Her brother, Alexei Samoilov, said that the cause was complications of heart and lung ailments.
Ms. Samoilova, whose doe-eyed, dark-haired screen presence drew comparisons to that of Audrey Hepburn, reached her acting pinnacle in the role of a young woman who loses her fiancé in World War II in Mikhail Kalatozov’s 1957 film “The Cranes Are Flying.” In 1958 it won the Palme d’Or at the Cannes Film Festival, and it remains the only Soviet or Russian film to have done so.

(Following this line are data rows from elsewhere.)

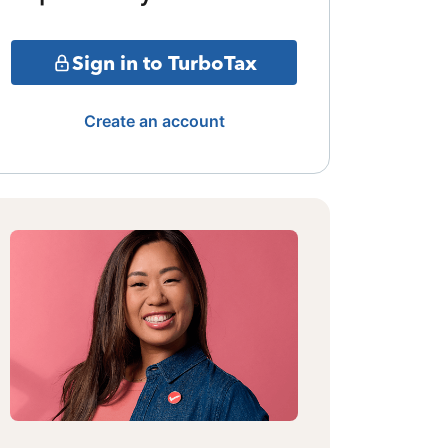
Sign in to TurboTax
Create an account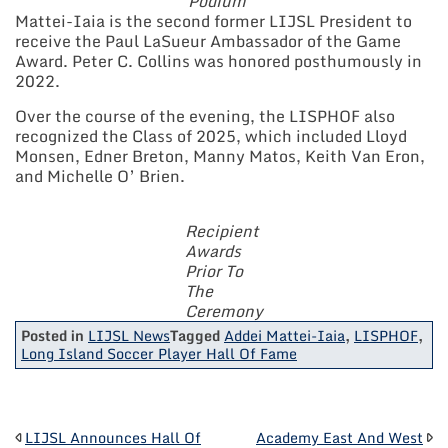
Podium
Mattei-Iaia is the second former LIJSL President to
receive the Paul LaSueur Ambassador of the Game
Award. Peter C. Collins was honored posthumously in
2022.
Over the course of the evening, the LISPHOF also
recognized the Class of 2025, which included Lloyd
Monsen, Edner Breton, Manny Matos, Keith Van Eron,
and Michelle O’ Brien.
Recipient
Awards
Prior To
The
Ceremony
Posted in
LIJSL News
Tagged
Addei Mattei-Iaia
,
LISPHOF
,
Long Island Soccer Player Hall Of Fame
LIJSL Announces Hall Of
Academy East And West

Soviet officials allowed Ms. Samoilova to attend the festival, where she received a special prize, but they did not let her work in the West.
In her later years, Ms. Samoilova spoke often of how bureaucrats had determined her fate. In a recent interview, published posthumously in 7 Days, a popular Russian television guide, she recalled the grand future envisioned for her by Pablo Picasso, whom she met during the Parisian leg of her Cannes trip.
“I remember,” she said, “this amazing person said to me: ‘Today you walk along the boulevard and no one knows you. But tomorrow you will be driving in a car through Hollywood.’ And his prediction almost came true! Already at the festival, Gérard Philipe gave me a watch as a gift and invited me to star in ‘Anna Karenina’ with him. Can you imagine how dazzled I was by the prospect? I thought: ‘Well, it’s begun!’ But my return to the U.S.S.R. brought me back down to earth.”
Studio officials said she could not appear in the film because she was still a student, and they warned her of Hollywood’s loose morals.
Ms. Samoilova went on to play Anna Karenina in a 1967 Soviet film adaptation of that Tolstoy novel, but first, instead of going to Hollywood, she was ordered to star in “Letter Never Sent,” also directed by Kalatozov, about four geologists whose search for diamonds in Siberia takes a tragic turn after they are caught in a forest fire.
Tatiana Yevgenyevna Samoilova was born in Leningrad on May 4, 1934. Her father, Yevgeny Samoilov, was a well-known stage and film actor. As a child, she moved to Moscow with her family and studied ballet there before focusing on acting.
For Ms. Samoilova, roles dried up in the 1980s. After 1991, she occasionally appeared in films and on television, including in a mini-series about Stalin’s Russia based on Vassily Aksyonov’s family saga “Generations of Winter.”
Ms. Samoilova was married four times. Besides her brother, she is survived by a son from her third marriage, Dmitri Samoilov, who lives in the United States, and a granddaughter.
 At her funeral on Wednesday, fellow actors, directors and other artists spoke of her artistic gift. But several also spoke of the difficult lives of elderly actors in Russia, including Ms. Samoilova, whose financial status did not reflect the acclaim and revenues they had earned for the Soviet state.
“It is shameful to speak of this at her coffin, but she didn’t have money,” said Iosif Kobzon, a singer who is a member of the Russian Parliament. “It’s shameful how cultural figures are treated.”